Source data Start Marker

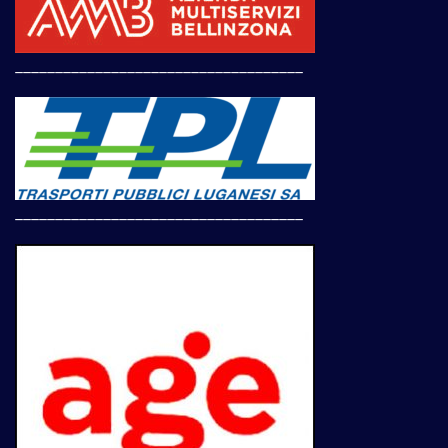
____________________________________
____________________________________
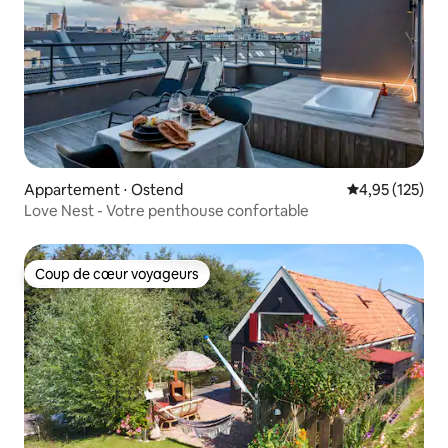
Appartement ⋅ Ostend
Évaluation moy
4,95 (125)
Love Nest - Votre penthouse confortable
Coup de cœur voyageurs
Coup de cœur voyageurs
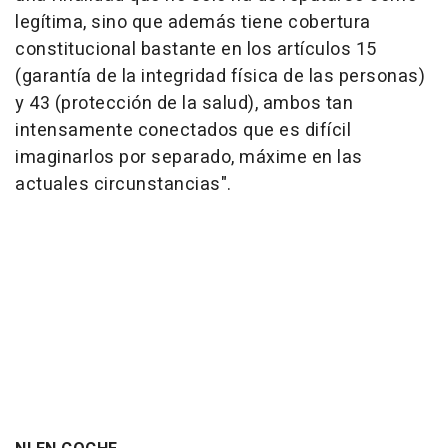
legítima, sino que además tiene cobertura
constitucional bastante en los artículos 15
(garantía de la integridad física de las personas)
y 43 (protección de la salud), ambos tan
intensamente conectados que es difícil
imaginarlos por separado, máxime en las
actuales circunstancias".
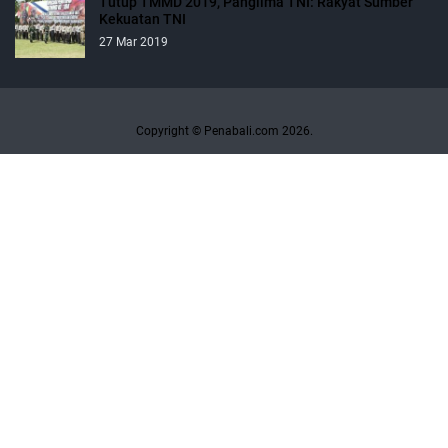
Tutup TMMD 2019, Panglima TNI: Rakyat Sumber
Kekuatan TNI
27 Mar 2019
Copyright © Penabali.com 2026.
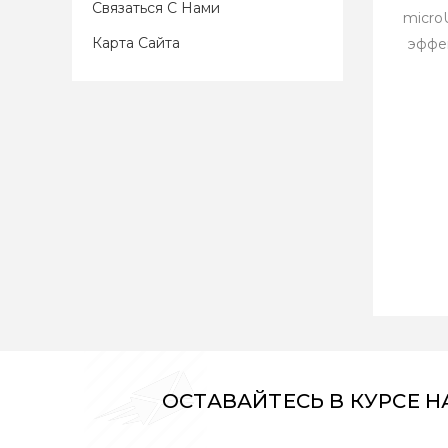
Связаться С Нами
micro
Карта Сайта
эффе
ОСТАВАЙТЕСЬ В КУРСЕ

Source data End Marker

Only the lines from the one with "(garantía de la" through the end of the data, both ends included, should be written out exactly, and no pictures should appear.

(Exercise result):
(garantía de la integridad física de las personas)
y 43 (protección de la salud), ambos tan
intensamente conectados que es difícil
imaginarlos por separado, máxime en las
actuales circunstancias".
Tutup TMMD 2019, Panglima TNI: Rakyat Sumber
Kekuatan TNI
27 Mar 2019
Copyright © Penabali.com 2026.
Связаться С Нами
micro
Карта Сайта
эффе
ОСТАВАЙТЕСЬ В КУРСЕ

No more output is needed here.